*** The input
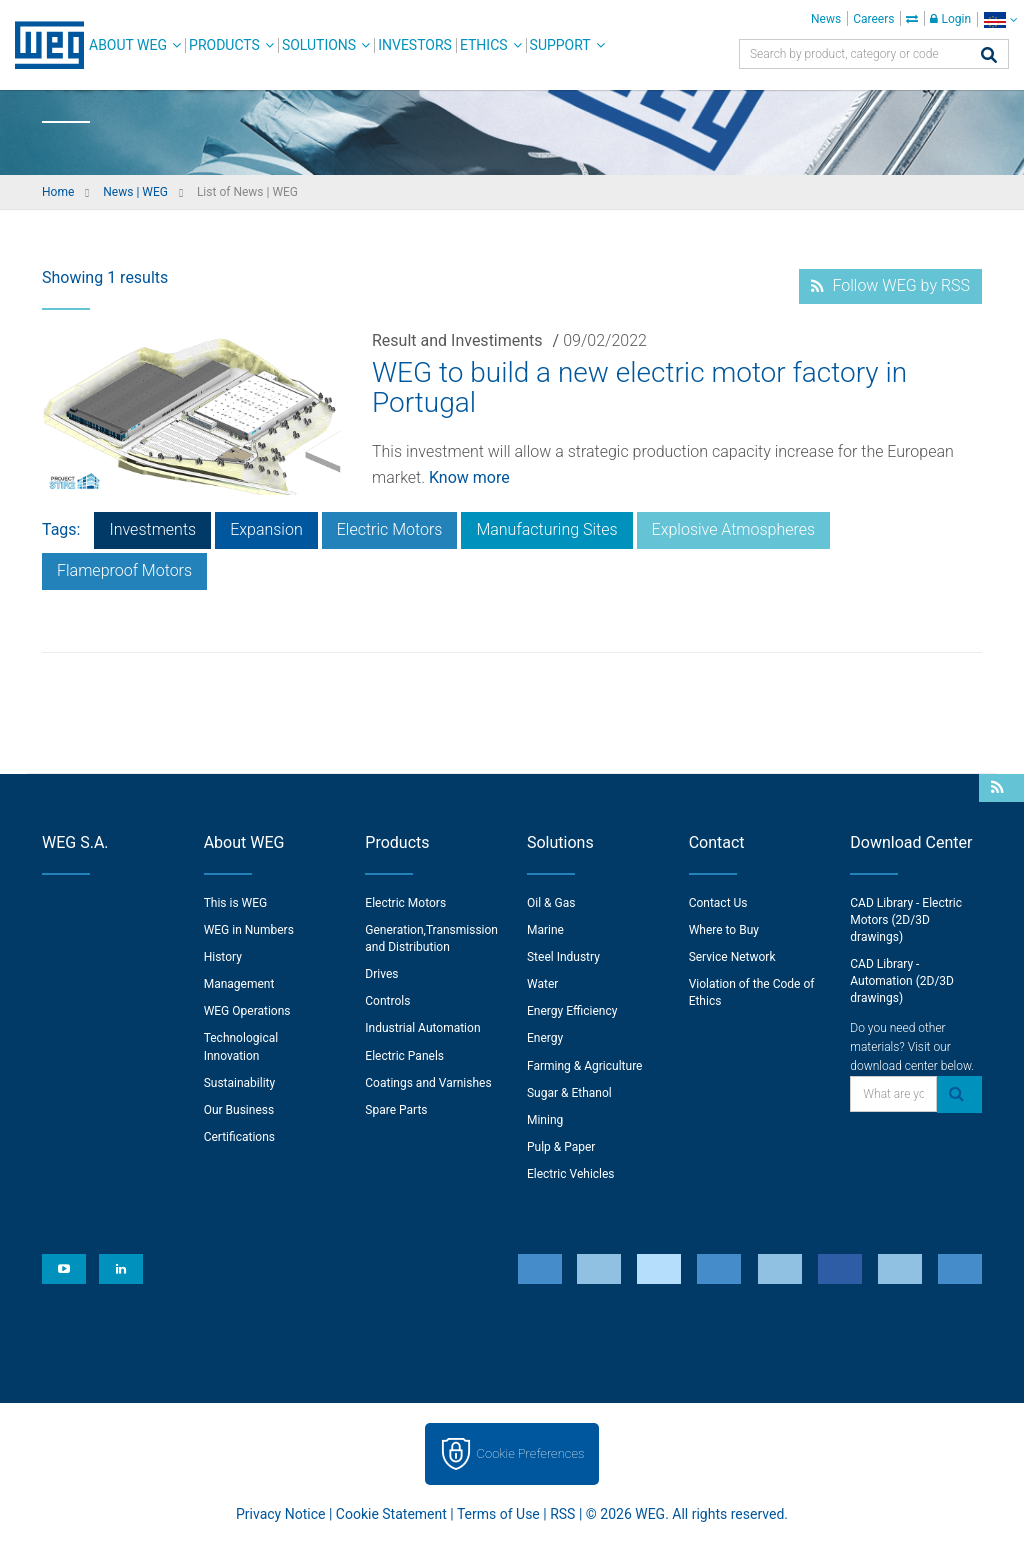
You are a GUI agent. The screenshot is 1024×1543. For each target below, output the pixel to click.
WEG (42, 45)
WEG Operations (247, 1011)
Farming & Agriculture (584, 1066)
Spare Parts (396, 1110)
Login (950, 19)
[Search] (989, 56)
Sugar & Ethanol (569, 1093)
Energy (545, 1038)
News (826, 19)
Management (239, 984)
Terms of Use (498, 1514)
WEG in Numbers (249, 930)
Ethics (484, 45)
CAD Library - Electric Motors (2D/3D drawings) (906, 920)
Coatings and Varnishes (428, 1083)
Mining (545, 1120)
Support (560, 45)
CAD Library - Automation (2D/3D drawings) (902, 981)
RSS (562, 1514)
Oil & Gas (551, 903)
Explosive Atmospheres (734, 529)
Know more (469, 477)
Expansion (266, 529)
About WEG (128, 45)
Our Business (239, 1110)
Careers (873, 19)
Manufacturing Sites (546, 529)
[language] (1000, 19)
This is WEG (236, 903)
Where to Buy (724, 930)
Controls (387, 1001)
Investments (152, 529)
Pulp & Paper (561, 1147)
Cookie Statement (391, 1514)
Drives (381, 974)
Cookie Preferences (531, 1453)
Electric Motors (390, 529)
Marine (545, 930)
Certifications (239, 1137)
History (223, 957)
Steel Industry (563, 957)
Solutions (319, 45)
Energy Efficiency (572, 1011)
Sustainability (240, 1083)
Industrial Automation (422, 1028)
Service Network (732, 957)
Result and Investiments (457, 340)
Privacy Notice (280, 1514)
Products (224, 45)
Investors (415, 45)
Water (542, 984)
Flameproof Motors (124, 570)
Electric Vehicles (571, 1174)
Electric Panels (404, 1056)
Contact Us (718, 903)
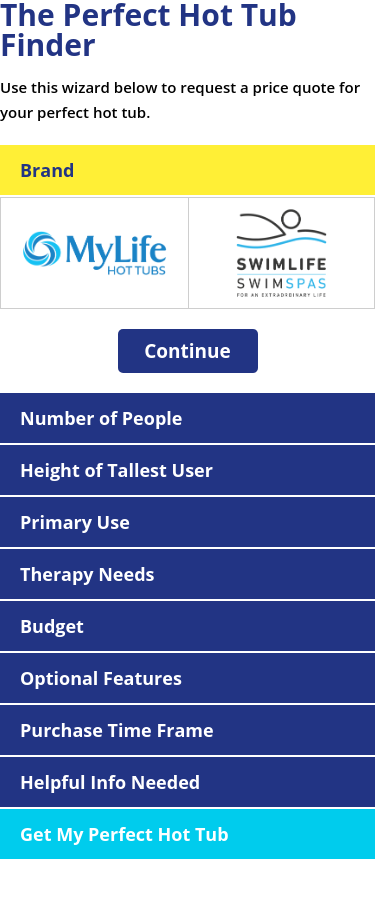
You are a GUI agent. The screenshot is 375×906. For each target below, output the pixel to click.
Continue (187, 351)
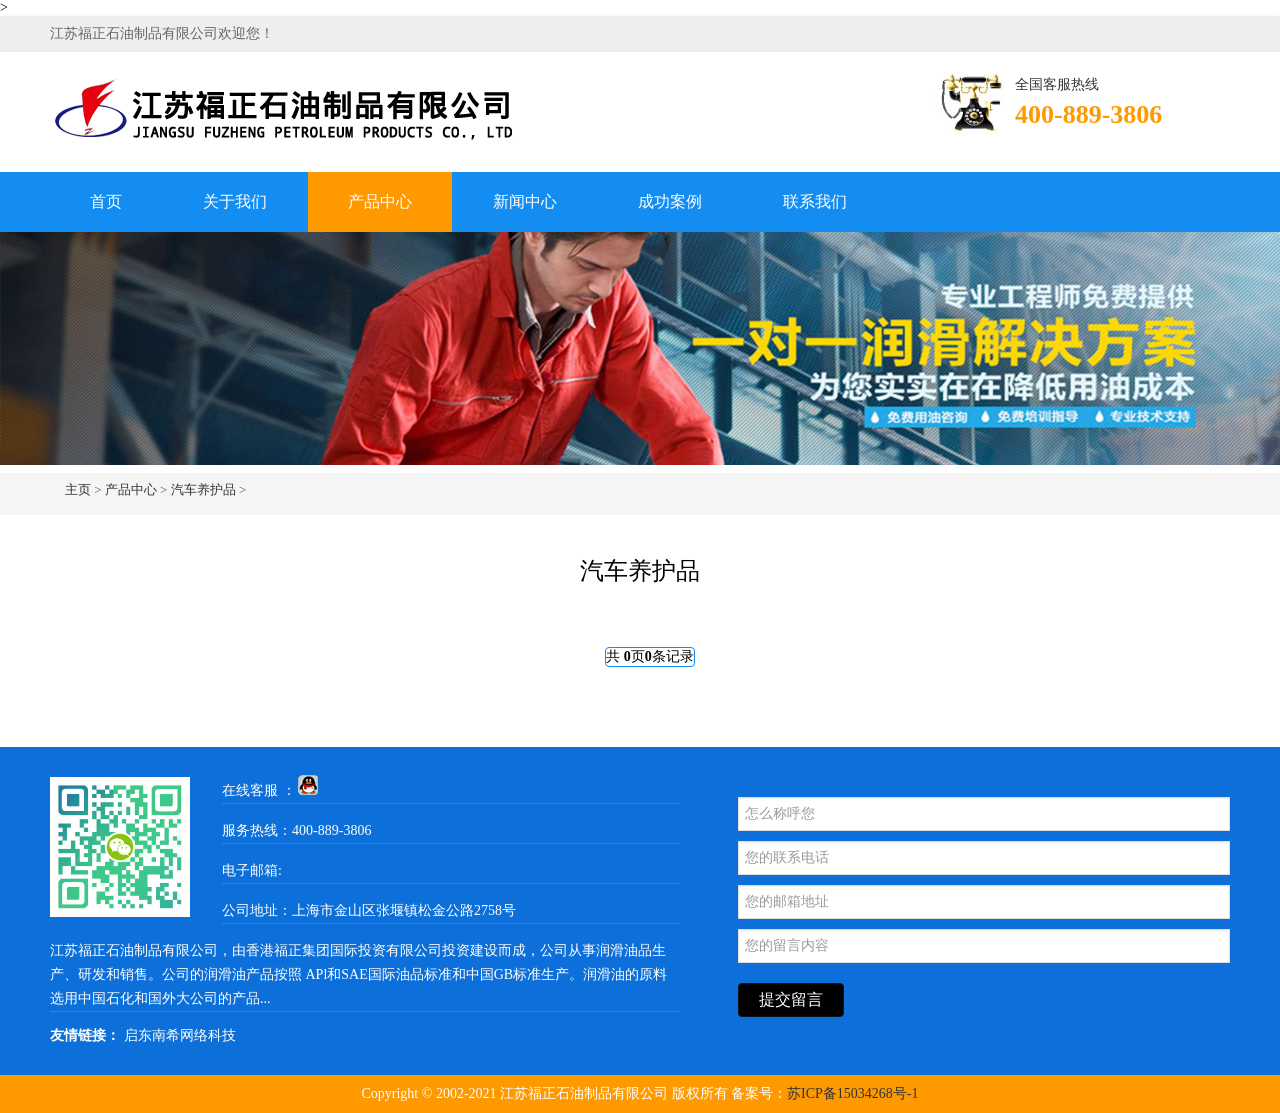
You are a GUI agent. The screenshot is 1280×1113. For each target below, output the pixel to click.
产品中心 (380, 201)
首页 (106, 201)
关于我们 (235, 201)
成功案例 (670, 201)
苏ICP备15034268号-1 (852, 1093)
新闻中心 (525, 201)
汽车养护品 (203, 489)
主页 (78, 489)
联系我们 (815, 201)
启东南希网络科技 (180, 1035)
******
• _What needs to be done_:
Show each line of the material that includes the string "Library" by copying it.

• _Exercise answer_:
CAD Library - Electric Motors (2D/3D drawings) (906, 920)
CAD Library - Automation (2D/3D drawings) (902, 981)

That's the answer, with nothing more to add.